───── Data in this exercise

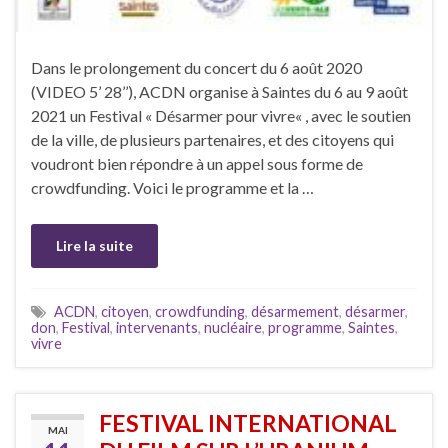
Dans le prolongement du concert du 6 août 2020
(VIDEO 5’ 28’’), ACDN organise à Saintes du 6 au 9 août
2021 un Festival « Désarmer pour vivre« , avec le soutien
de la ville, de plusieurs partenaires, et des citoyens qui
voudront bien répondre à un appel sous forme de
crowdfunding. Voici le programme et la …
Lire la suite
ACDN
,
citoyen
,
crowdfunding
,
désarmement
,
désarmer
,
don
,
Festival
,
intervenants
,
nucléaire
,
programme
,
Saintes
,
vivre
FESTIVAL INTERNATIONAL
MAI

──────────

Find, please, how many lines in the data include the word "ACDN", and put down that number only.

* _Exercise solution_
2